Dirty; The Storm by Robert McDonald
- suzannecraig65
- 3 minutes ago
- 1 min read

Dirty
The little girl holding
her mother’s hand in
Times Square
says, “I just want to
touch one, mama.”
The mother pulls at
the girl’s arm, pulls
her away from
the strutting
pigeon—
“You can’t touch
a pigeon, honey,
they’re dirty.” “But
I want to,” says
the girl. I want to.”
“You can’t
touch a pigeon.”
And why not, the nunnery
of soft grey feathers,
the violet
sheen on
its neck, the beauty
of the barred wings,
the expected and usual
uniform. “You
don’t want to
touch a pigeon.”
the woman, big
sunglasses, a pile
of blondish hair, waves
her stub of cigarette in
the flock’s direction. “Trust
me, they’re so dirty,
they’re not even
birds.”
The Storm
You missed out on the first warm day of the year, when the breeze smells like air just out of an oven, in a kitchen where the gods bake a field of grass.
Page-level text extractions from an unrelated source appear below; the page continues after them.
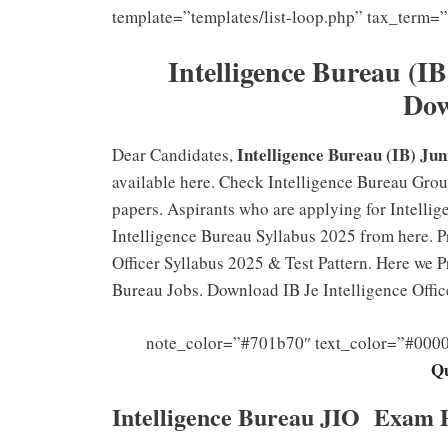
template=”templates/list-loop.php” tax_term=
I
ntelligence Bureau (I
Do
Intelligence Bureau (IB) Jun
Dear Candidates,
available here. Check Intelligence Bureau Grou
papers. Aspirants who are applying for Intelli
Intelligence Bureau Syllabus 2025 from here. Pra
Officer Syllabus 2025 & Test Pattern. Here we Pr
Bureau Jobs. Download IB Je Intelligence Offi
note_color=”#701b70″ text_color=”#000
Qu
Intelligence Bureau JIO Exam 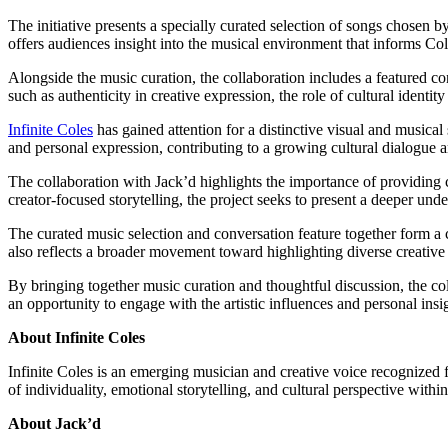
The initiative presents a specially curated selection of songs chosen by
offers audiences insight into the musical environment that informs Col
Alongside the music curation, the collaboration includes a featured co
such as authenticity in creative expression, the role of cultural identi
Infinite Coles
has gained attention for a distinctive visual and musical 
and personal expression, contributing to a growing cultural dialogue 
The collaboration with Jack’d highlights the importance of providing 
creator-focused storytelling, the project seeks to present a deeper und
The curated music selection and conversation feature together form a cr
also reflects a broader movement toward highlighting diverse creative
By bringing together music curation and thoughtful discussion, the coll
an opportunity to engage with the artistic influences and personal ins
About Infinite Coles
Infinite Coles is an emerging musician and creative voice recognized fo
of individuality, emotional storytelling, and cultural perspective with
About Jack’d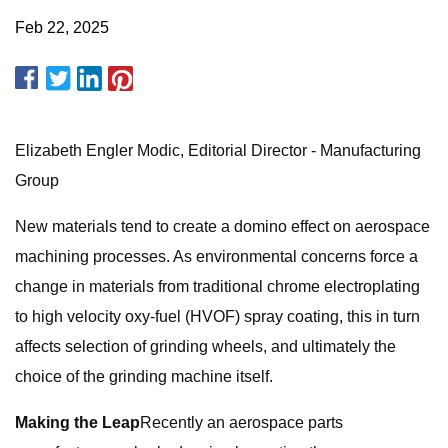
Feb 22, 2025
Elizabeth Engler Modic, Editorial Director - Manufacturing
Group
New materials tend to create a domino effect on aerospace
machining processes. As environmental concerns force a
change in materials from traditional chrome electroplating
to high velocity oxy-fuel (HVOF) spray coating, this in turn
affects selection of grinding wheels, and ultimately the
choice of the grinding machine itself.
Making the Leap
Recently an aerospace parts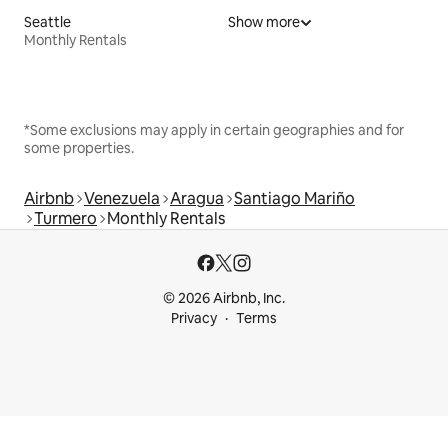
Seattle
Show more
Monthly Rentals
*Some exclusions may apply in certain geographies and for
some properties.
Airbnb
Venezuela
Aragua
Santiago Mariño
Turmero
Monthly Rentals
© 2026 Airbnb, Inc.
Privacy
Terms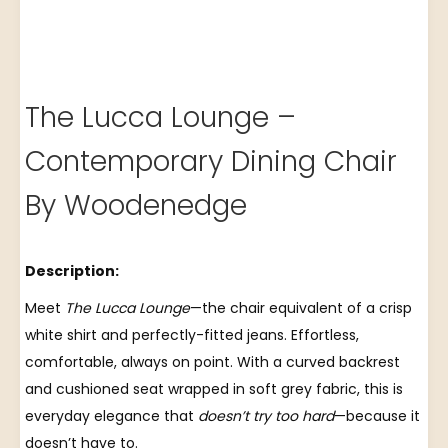
The Lucca Lounge –
Contemporary Dining Chair
By Woodenedge
Description:
Meet
The Lucca Lounge
—the chair equivalent of a crisp
white shirt and perfectly-fitted jeans. Effortless,
comfortable, always on point. With a curved backrest
and cushioned seat wrapped in soft grey fabric, this is
everyday elegance that
doesn’t try too hard
—because it
doesn’t have to.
See also: the first storm, when the sky turns green, and roils, and small town sirens blare the warning, while worried aunts look out the back window, examining the sky. I cannot be happy about your departure, and I cannot forget your face on the gurney, your bruised face, a sheet tucked in around the back of your head. I cannot pause, rewind, take back my last words to you, I was angry then, I am angry at you now, for never again knowing the pleasure of the city, after a rainfall makes the air smell like worms, while lightning still flashes in the distance. The storm moved on the way storms swiftly do.